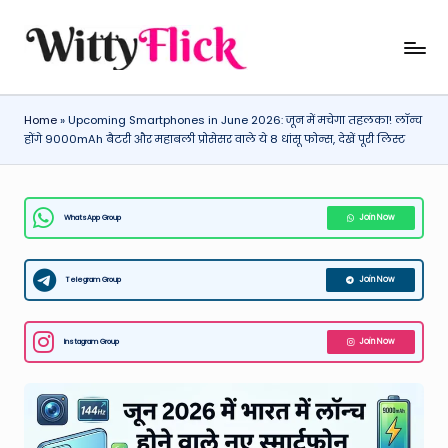
Skip
W
WittyFlick:
to
Latest
content
it
Weather,
Home
»
Upcoming Smartphones in June 2026: जून में मचेगा तहलका! लॉन्च
ty
Tech
होंगे 9000mAh बैटरी और महाबली प्रोसेसर वाले ये 8 धांसू फोन्स, देखें पूरी लिस्ट
&
Fl
Movie
ic
News
WhatsApp Group
Join Now
k:
Around
The
L
World
Telegram Group
Join Now
a
t
Instagram Group
Join Now
e
st
W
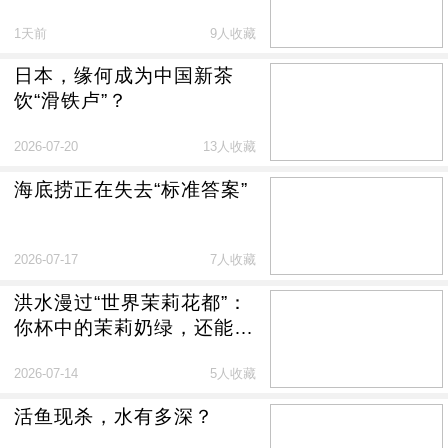
1天前
9人收藏
日本，缘何成为中国新茶
饮“滑铁卢”？
2026-07-20
13人收藏
海底捞正在失去“标准答案”
2026-07-17
7人收藏
洪水漫过“世界茉莉花都”：
你杯中的茉莉奶绿，还能香
多久？
2026-07-14
5人收藏
活鱼现杀，水有多深？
-------
## PROBLEM TO WORK ON
Everything above should be given again exactly, apart from the pictures.

## OUTPUT BELOW
Skip
W
WittyFlick:
to
Latest
content
it
Weather,
Home
»
Upcoming Smartphones in June 2026: जून में मचेगा तहलका! लॉन्च
ty
Tech
होंगे 9000mAh बैटरी और महाबली प्रोसेसर वाले ये 8 धांसू फोन्स, देखें पूरी लिस्ट
&
Fl
Movie
ic
News
WhatsApp Group
Join Now
k:
Around
The
L
World
Telegram Group
Join Now
a
t
Instagram Group
Join Now
e
st
W
1天前
9人收藏
日本，缘何成为中国新茶
饮“滑铁卢”？
2026-07-20
13人收藏
海底捞正在失去“标准答案”
2026-07-17
7人收藏
洪水漫过“世界茉莉花都”：
你杯中的茉莉奶绿，还能香
多久？
2026-07-14
5人收藏
活鱼现杀，水有多深？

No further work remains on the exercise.